Lee’s obituary promised that I would one day publish an account of his life. I cringed when I read this in 1987, but realize today that the obituary writer was more prescient than I knew. My original article is now online at Transitophile, and that officially makes the promise true, doesn’t it?
I corrected my misspelling of Dilaudid, and would like to change “Mount Rinati” to something Google has heard of, but fear that I’d introduce inaccuracies by wielding an aggressive scalpel on the copy. The article is as I wrote it in 1987. I taped my interviews with Lee, and referred often to the tapes as I wrote. When my memory disagrees with the article, I defer to the article.
Lee was the last of about a dozen gay male prostitutes I interviewed in San Francisco in 1986. I had wanted to try my hand at non-fiction, and thought the hustlers on Polk Street were well worth writing about, given their suicidal willingness to ply their trade in the face of the AIDS epidemic. My sister mentioned my interviews to her friend Rebecca, who volunteered for an AIDS nonprofit; Rebecca, in turn, provided contact information for Lee. She described him as an “AIDS poster boy” — frank and forthright about his illness, and eager to share his story with others.
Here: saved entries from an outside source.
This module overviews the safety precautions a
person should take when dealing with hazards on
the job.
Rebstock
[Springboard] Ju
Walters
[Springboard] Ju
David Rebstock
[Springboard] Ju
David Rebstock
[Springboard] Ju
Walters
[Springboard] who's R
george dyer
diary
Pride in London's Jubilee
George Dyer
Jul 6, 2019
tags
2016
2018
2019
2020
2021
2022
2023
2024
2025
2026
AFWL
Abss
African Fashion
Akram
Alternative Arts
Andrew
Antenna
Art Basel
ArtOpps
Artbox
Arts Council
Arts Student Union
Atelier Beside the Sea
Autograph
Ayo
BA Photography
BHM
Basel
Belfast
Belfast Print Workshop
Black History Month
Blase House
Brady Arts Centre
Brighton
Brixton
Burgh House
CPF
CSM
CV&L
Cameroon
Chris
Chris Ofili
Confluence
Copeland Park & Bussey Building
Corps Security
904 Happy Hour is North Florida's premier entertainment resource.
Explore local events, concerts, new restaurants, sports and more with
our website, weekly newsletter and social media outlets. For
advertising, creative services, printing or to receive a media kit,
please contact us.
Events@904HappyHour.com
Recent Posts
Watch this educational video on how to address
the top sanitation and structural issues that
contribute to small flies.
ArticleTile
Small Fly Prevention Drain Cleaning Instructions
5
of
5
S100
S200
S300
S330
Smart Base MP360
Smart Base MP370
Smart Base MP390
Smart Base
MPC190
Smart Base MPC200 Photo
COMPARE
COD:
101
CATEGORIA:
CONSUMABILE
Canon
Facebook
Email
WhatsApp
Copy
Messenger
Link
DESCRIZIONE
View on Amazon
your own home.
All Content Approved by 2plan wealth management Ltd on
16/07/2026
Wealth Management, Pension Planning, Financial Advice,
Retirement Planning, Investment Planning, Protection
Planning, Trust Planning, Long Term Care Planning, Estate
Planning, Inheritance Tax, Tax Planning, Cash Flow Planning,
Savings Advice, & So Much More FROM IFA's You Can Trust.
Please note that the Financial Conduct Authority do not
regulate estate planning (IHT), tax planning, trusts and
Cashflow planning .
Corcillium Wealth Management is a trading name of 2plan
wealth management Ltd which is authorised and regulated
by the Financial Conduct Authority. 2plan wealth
I called, set up a date, and piloted my old bus to San Francisco for what would be the first of many interviews. Lee lived alone in a capacious Western Addition apartment furnished by the AIDS Foundation. Past roommates had moved out or died; he had the place to himself. We did most of our talking in the living room, seated formally on chairs to either side of the oriel windows. He wore sweat pants to camouflage his gauntness, and kept the lights dim.
He looked a little like Andy Warhol. I don’t think Warhol became a national celebrity until his thirties, but AIDS had taken a heavy toll on Lee’s appearance; the twenty year old I interviewed could have passed for thirty-five, even forty. He was about twenty pounds skinnier than the lowest weight a stranger might attribute to natural variance, but the sweat pants camouflaged this effectively. I don’t think passersby identified him immediately as an AIDS victim. He might have had to deal with Kaposi’s Sarcoma at some point, but I don’t remember any visible lesions.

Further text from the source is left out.